Il San Pietro di Positano, perched between sky and sea

Il San Pietro di Positano, perched between sky and sea

by SPENCER BAILEY

Perched dramatically on the edge of a cliff along Italy’s Amalfi Coast is one of the most unforgettably opulent hotels I’ve ever been to: Il San Pietro di Positano.
The view is the first thing I noticed. In fact, when the taxi pulled in around noon, I could barely tell there was a hotel on the site at all—that is, until my girlfriend, Lily, and I were greeted by the valet, who directed us along a short winding path with a sweeping vista. At the bottom of the path, we found the elevator to the lobby.

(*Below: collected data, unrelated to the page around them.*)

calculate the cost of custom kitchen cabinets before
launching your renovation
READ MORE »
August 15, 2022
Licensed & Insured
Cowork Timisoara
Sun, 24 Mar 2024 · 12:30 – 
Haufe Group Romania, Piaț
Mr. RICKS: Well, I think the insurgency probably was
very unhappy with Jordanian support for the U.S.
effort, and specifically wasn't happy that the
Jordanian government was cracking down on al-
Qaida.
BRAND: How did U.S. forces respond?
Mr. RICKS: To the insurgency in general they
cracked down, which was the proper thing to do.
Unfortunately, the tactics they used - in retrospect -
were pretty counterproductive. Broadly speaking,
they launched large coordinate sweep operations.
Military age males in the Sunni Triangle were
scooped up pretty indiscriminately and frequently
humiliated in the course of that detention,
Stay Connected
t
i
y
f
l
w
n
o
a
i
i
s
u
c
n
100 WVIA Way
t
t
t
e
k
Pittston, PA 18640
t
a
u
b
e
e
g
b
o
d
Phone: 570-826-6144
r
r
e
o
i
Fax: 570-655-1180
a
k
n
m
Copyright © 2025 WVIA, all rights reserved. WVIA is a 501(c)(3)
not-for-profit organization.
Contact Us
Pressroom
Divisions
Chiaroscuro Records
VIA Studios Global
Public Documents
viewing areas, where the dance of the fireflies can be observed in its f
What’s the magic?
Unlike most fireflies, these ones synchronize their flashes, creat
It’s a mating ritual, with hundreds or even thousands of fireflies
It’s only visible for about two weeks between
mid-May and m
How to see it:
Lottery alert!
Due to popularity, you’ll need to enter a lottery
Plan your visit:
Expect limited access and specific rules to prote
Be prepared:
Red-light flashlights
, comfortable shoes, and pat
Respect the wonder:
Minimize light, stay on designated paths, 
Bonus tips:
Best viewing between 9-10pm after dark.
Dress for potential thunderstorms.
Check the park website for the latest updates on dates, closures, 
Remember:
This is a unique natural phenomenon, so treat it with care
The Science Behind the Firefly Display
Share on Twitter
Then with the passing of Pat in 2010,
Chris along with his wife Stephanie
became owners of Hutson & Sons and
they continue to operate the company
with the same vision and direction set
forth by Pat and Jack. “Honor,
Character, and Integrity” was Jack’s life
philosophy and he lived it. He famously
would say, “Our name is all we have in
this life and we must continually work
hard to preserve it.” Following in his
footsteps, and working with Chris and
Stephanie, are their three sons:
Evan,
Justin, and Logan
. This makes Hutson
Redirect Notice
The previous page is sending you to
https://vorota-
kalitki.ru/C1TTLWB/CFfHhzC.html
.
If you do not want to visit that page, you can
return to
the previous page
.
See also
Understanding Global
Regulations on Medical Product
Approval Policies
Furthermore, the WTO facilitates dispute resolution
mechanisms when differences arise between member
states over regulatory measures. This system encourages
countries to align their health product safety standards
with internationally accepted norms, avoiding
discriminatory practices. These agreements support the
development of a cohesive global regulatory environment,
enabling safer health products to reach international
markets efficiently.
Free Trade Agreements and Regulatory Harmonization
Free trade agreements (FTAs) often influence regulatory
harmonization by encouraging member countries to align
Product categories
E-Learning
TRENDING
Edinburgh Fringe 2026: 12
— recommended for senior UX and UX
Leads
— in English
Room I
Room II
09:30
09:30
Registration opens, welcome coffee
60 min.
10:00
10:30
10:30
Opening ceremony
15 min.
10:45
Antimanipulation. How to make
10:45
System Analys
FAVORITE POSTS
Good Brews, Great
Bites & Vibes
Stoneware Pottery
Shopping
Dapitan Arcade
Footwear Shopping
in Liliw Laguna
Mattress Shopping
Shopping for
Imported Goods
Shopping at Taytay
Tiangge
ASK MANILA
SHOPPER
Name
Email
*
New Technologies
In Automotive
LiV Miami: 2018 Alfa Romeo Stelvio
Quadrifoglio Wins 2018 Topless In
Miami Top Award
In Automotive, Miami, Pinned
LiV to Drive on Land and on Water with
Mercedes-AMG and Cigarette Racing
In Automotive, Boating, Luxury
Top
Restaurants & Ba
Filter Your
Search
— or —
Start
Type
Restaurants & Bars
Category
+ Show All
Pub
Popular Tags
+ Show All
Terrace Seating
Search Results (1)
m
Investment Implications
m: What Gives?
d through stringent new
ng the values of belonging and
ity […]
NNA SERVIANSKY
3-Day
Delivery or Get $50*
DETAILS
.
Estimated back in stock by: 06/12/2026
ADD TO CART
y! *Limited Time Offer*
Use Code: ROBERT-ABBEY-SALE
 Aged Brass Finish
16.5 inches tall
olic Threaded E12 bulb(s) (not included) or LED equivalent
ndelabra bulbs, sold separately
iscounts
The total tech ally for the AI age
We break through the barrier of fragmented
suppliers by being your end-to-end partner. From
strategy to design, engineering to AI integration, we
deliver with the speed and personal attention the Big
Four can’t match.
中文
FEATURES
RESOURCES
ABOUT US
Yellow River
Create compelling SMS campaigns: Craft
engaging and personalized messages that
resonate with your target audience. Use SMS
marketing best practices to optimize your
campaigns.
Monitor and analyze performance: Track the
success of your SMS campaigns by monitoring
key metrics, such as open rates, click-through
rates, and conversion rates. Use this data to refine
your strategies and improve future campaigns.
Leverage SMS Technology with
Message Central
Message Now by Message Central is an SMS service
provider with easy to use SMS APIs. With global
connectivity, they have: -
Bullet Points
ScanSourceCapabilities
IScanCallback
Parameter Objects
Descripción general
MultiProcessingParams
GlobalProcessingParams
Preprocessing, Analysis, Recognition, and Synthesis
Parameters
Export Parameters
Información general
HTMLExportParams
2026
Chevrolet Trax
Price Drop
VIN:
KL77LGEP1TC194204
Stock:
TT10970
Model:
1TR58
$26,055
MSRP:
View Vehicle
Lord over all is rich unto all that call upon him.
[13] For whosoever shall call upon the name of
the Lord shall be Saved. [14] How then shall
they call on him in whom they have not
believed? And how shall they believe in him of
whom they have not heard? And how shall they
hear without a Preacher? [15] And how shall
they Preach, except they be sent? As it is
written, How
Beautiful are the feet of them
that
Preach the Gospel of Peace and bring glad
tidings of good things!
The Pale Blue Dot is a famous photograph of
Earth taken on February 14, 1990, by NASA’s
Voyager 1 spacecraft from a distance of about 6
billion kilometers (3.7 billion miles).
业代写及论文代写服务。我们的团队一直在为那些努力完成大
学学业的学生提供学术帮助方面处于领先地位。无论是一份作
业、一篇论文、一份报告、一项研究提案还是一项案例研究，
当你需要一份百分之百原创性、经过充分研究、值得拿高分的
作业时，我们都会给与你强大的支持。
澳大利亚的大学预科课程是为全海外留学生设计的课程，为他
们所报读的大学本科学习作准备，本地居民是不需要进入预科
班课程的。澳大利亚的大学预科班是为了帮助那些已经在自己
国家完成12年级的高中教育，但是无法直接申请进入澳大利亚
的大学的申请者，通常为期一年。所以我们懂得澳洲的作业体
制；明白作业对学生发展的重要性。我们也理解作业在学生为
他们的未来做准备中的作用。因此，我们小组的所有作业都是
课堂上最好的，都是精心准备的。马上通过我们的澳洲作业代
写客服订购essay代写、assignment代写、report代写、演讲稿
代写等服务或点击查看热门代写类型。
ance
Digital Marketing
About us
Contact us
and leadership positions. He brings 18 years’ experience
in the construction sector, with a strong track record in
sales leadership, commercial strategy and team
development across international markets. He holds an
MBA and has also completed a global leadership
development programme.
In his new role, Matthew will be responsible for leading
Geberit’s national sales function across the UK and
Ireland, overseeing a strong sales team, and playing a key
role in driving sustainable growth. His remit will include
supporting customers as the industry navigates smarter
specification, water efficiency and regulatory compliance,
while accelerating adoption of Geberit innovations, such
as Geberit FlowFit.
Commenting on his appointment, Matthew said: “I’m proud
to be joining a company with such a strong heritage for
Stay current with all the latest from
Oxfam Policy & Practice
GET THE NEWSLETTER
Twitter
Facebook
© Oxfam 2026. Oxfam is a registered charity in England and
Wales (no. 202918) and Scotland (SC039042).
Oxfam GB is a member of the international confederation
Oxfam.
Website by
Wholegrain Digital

No matter where you are in the 60-room Il San Pietro, you’re highly likely to see the sea and the sky. And that’s really what coming to this place is all about: to lose yourself in the views, and to take in the summertime wonders of the Mediterranean, all with five-star service at the ready. From the balcony of our spacious, well-appointed room—No. 60—we could see southwest toward Praiano and across miles and miles of water, a view that guests to the Michelin-starred Zass restaurant just below can enjoy as well. During a tasting-menu meal there one night, we, by luck, got to watch a full moon slowly rise over the nearby cliffs. Even with Zass’s magnificent dishes—pasta with candied lemon, mussels, and cured fish roe, suckling lamb leg with spring vegetable stew—the nighttime scene unfolding before us was impossible to ignore. More than half of the restaurant’s guests (including the world-renowned designers Jony Ive and Marc Newson, whom we spotted dining together at a corner table) had their smartphones out to capture the moment. It felt and looked fake, or otherworldly even, as if we were on a Hollywood set. Lily and I half-joked to the maître d’hôtel that he must have orchestrated the moon for us all that night.
A fisherman’s house transformed into a mythic hotel
Some brief history is necessary to really understand what makes Il San Pietro so special: It all started with Carlo Cinque, known as “Carlino,” who lived in Positano, which was then predominantly a fishing village. In 1962, he bought the modest family home facing the sea and decided to turn it into a hotel—an unusually ambitious thing to do in Positano at the time. Over several years, he acquired all of the neighboring terraced houses and Il San Pietro finally opened in 1970. Very quickly, Carlino built up a base of loyal customers, attracting celebrities such as Federico Fellini, Liza Minelli, and Marcello Mastroiani.
Il San Pietro remains in the Cinque family today. Following the death of Carlino in 1984, his niece and nephew took over the hotel, and today it’s run by their children, who since the 2000s have carried on the legacy, continuing to maintain the property while also recently updating and beautifying it further.